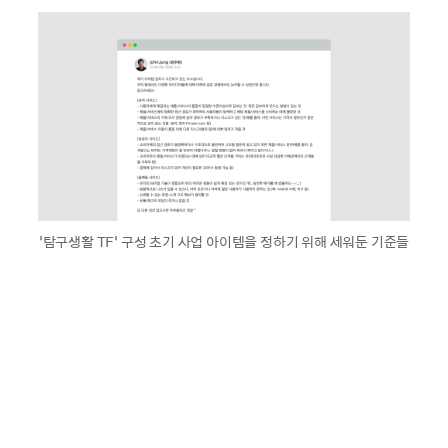
‘탐구생활 TF’ 구성 초기 사업 아이템을 정하기 위해 세워둔 기준들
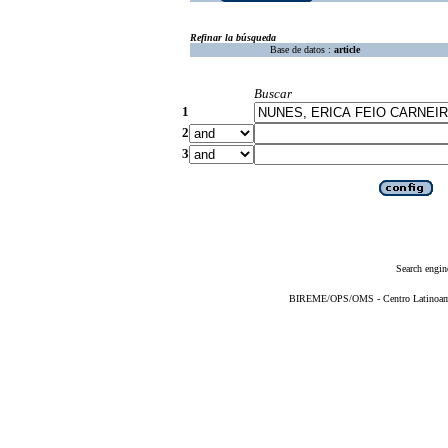
Refinar la búsqueda
Base de datos :
article
Buscar
1
2
3
Search engin
BIREME/OPS/OMS - Centro Latinoameri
========
• **TASK DETAILS**: Write every record out again exactly, omitting the pictures they hold.

• **PROBLEM SOLUTION**:
‘탐구생활 TF’ 구성 초기 사업 아이템을 정하기 위해 세워둔 기준들
Refinar la búsqueda
Base de datos :
article
Buscar
1
2
3
Search engin
BIREME/OPS/OMS - Centro Latinoameri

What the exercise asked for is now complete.